AI and Income Inequality

Does automation always lead to lower costs and greater productivity? Well, obviously, yes. A machine that can assemble 395 paper cups per minute is going to save a lot of money if we install it in our paper cup factory, no question. Even if we keep all out artisanal handcrafts of paper cups and put them to work on the line, we’re still going to pull in more profit.

Or no. Now that we’ve had automatic check out stations and robot cleaners long enough, we’ve learned that the machines don’t always save money or get more work done than the humans. Often the humans end up spending a lot of time serving the machines, but they’re still working and they’re still being paid. Sometimes, in fact, the robots increase the human workload.

In fact, robots making your burger and fries can lead to greater income inequality.”

Automation affects workers who keep their jobs

Justie makes the point we’ve often made here, that human beings are still having to do a lot of the work when robots supposedly take over their jobs. Robots like Flippy can flip burgers, but they need human coworkers to put lettuce and tomato on that burgers, to wrap them up, and to deliver them to the human customers. But he also points out that the fact of having robots in the restaurant can give employers an excuse to cut staff.

The narrative about fast food automation is that the pandemic labor shortages in hospitality and agitation for a higher minimum wage, combined with lower prices on robots, made it worthwhile for fast food owners to invest in automation. Justie suggests that this narrative is causing fewer workers to work harder in fast food establishments.

He makes another strong point: automation requires standardization, which can also be harmful to humans. “In fast food,” he says, “this means small menus with minimal customization.” It probably also means a requirement for the humans to work more precisely and consistently, which is not natural for humans. It makes their jobs less creative, more tedious, and at the same time more difficult.

Income inequality?

Justie’s story has bad guys, for sure. Automation cuts labor costs but only by making the human workers who are left work harder for the bosses who make higher profits. But our old friends Daron Acemoglu and Pascual Restrepo have taken a more academic approach and demonstrated that “between 50% and 70% of changes in the US wage structure over the last four decades are accounted for by the relative wage declines of worker groups specialized in routine tasks in industries experiencing rapid automation.” In fact, “Automation technologies expand the set of tasks performed by capital, displacing certain worker groups from employment opportunities for which they have comparative advantage.” They have the numbers to back up these claims.

When machines take over the dull, dirty, dangerous jobs — as they should, we’d say — the people who do those jobs don’t usually get to step up to more creative and fulfilling work. They usually end up in the service sector, earning much less.

Harry Holzer of Brookings agrees. “In general,” he says in a discussion of how AI will increase the rate of worker displacement even in professional fields,  “automation also shifts compensation from workers to business owners, who enjoy higher profits with less need for labor.”

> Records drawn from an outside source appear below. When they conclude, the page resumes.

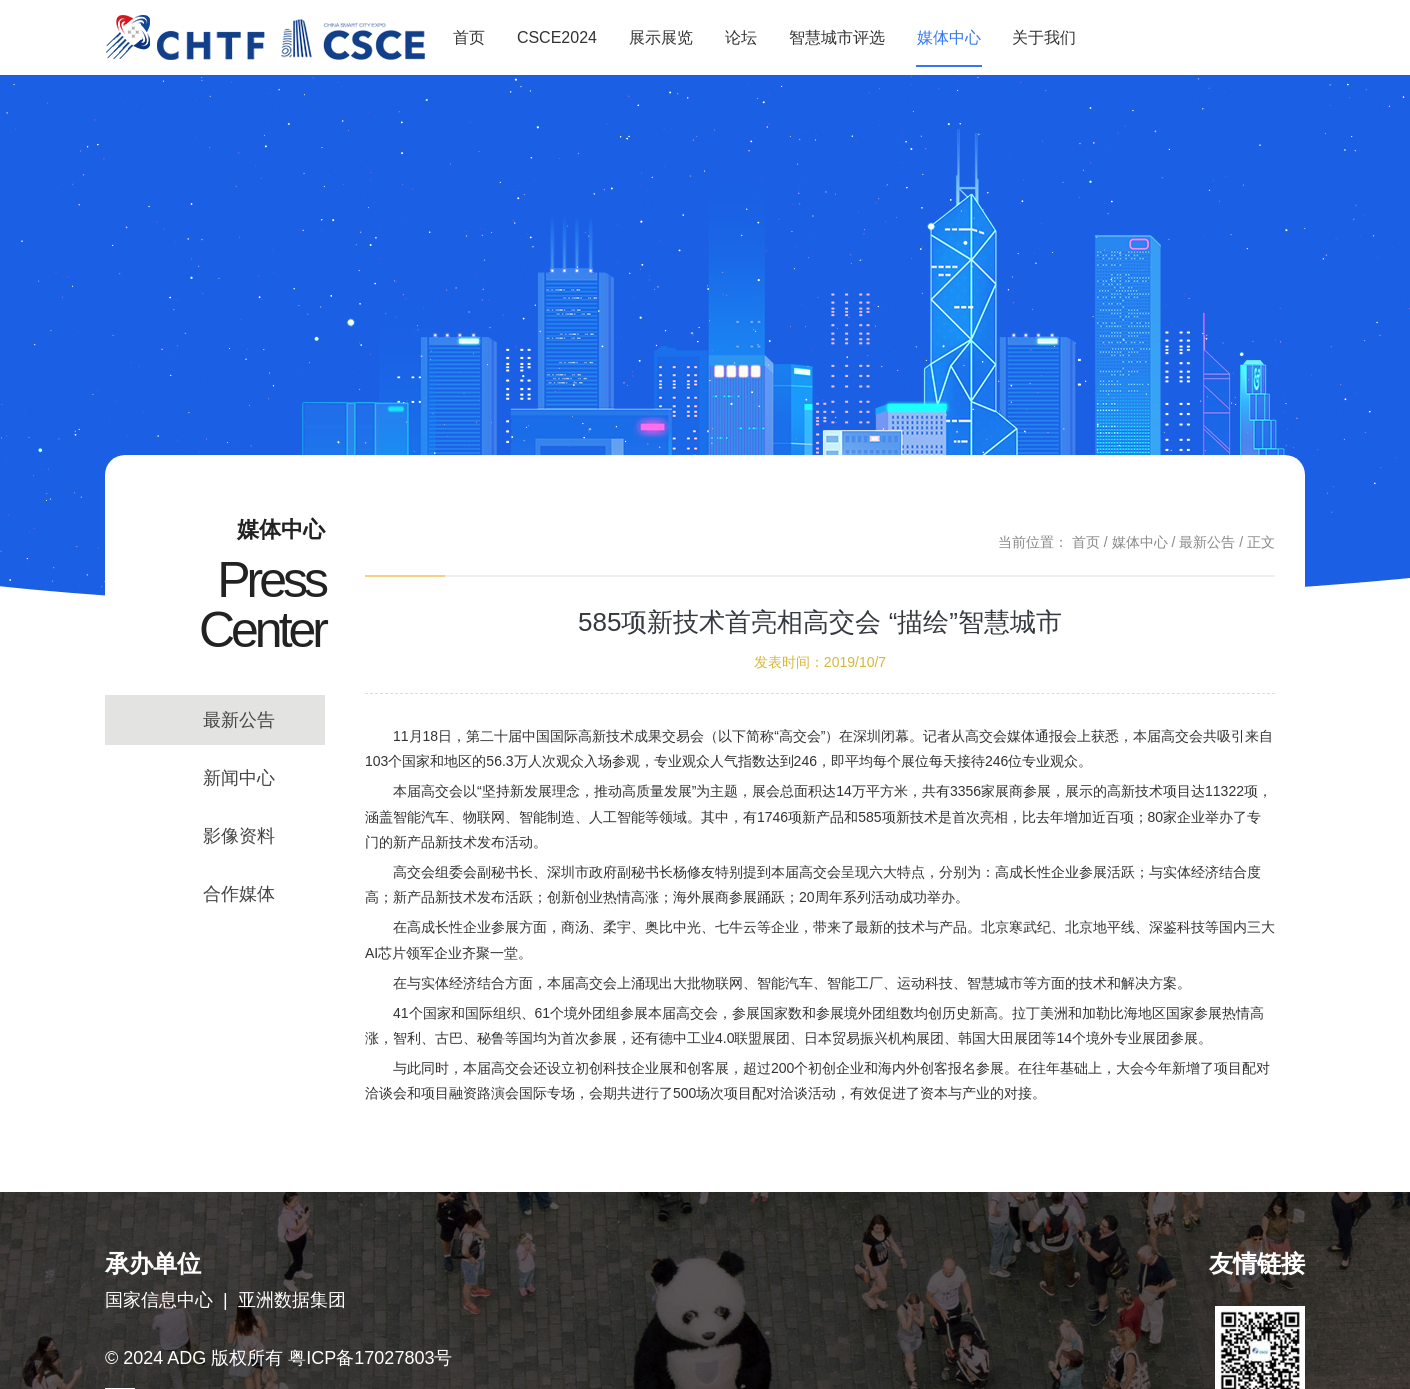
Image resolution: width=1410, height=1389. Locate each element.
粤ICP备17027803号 (370, 1358)
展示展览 (661, 37)
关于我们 (1044, 37)
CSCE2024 (557, 37)
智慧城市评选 (837, 37)
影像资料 (239, 836)
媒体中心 (949, 37)
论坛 (741, 37)
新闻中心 (239, 778)
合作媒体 (239, 894)
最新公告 (239, 720)
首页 (469, 37)
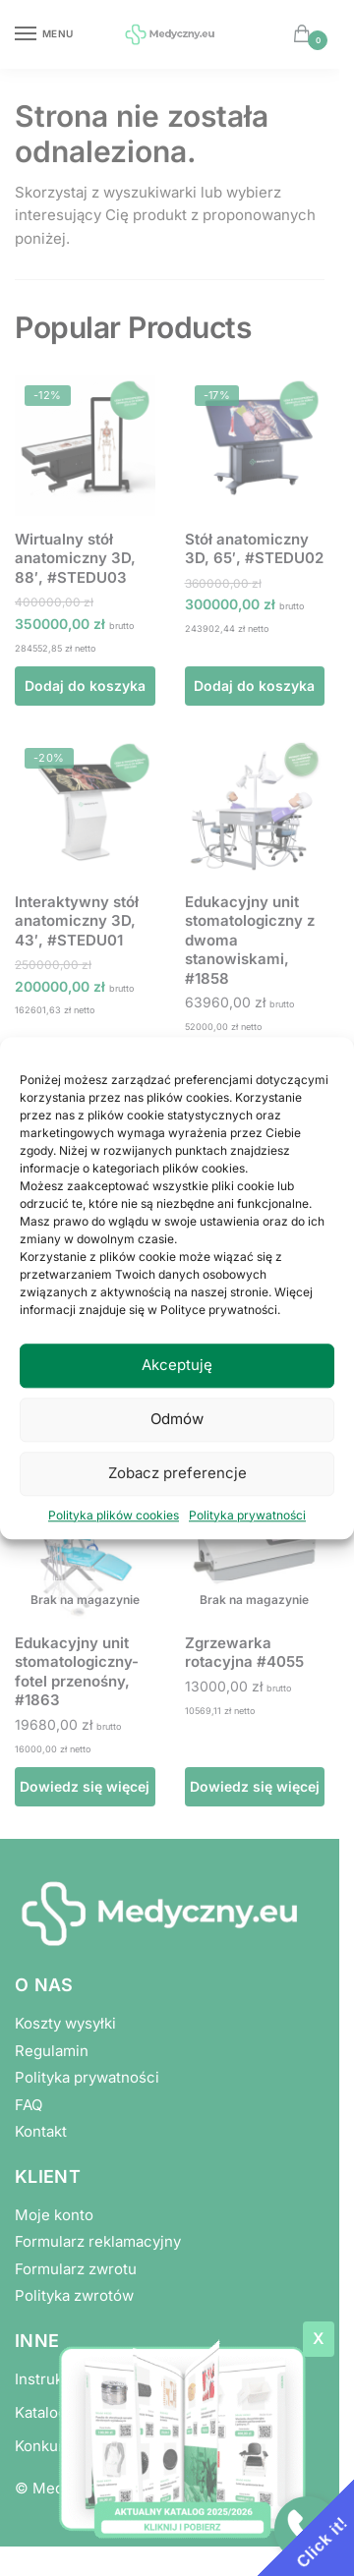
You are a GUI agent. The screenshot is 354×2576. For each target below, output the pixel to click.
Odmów (177, 1418)
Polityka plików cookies (113, 1515)
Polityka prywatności (247, 1515)
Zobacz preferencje (177, 1472)
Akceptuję (177, 1364)
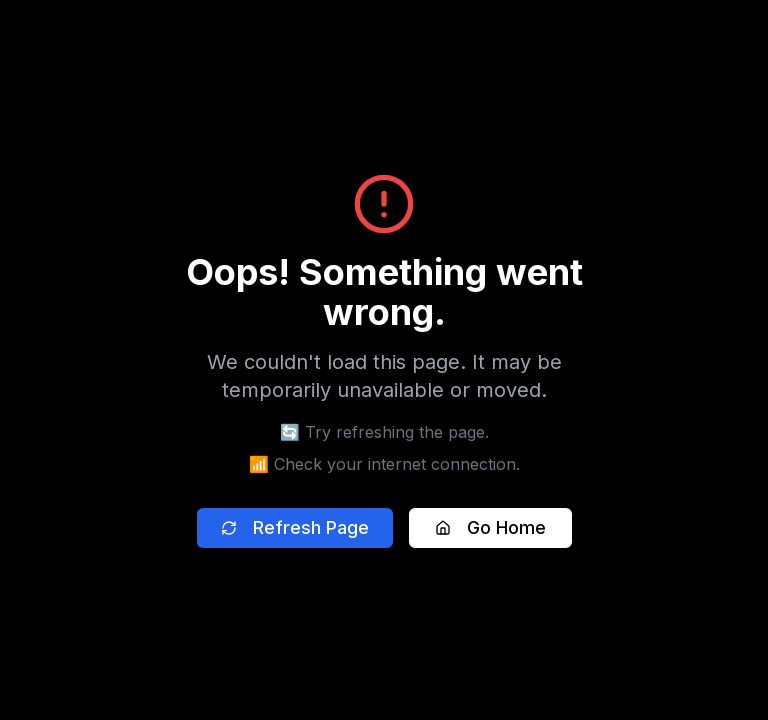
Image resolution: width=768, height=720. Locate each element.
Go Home (490, 527)
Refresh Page (295, 527)
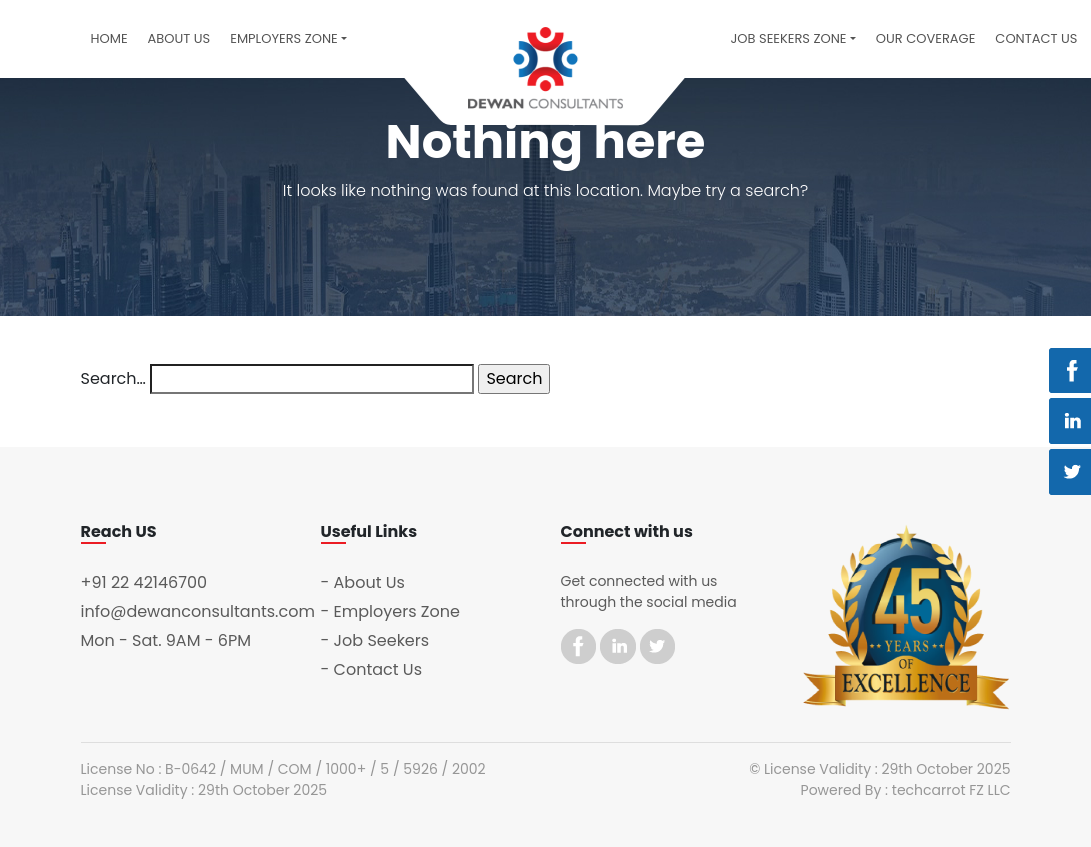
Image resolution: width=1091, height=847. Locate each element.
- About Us (363, 582)
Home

Justie’s solution is stronger protections for workers. Holzer looks to education. “Our most important challenge is to improve the breadth and quality of education and training,” he says. “To become complementary to AI, more workers will need what researchers call 21st century skills. These include communication, complex analytical skills that often require careful judgements of multiple factors, and creativity. The onus is on K-12 and postsecondary schools to adapt and provide greater emphasis on teaching such skills.”

As is so often the case, the largest measure of success will probably depend on government, eduction, and industry to work together. We in the industrial space can develop strategies for retraining or upskilling displaced workers to minimize job losses. We may be running out of time to chat about this, though. It may be time to take action if we want to avoid the catastrophes being predicted.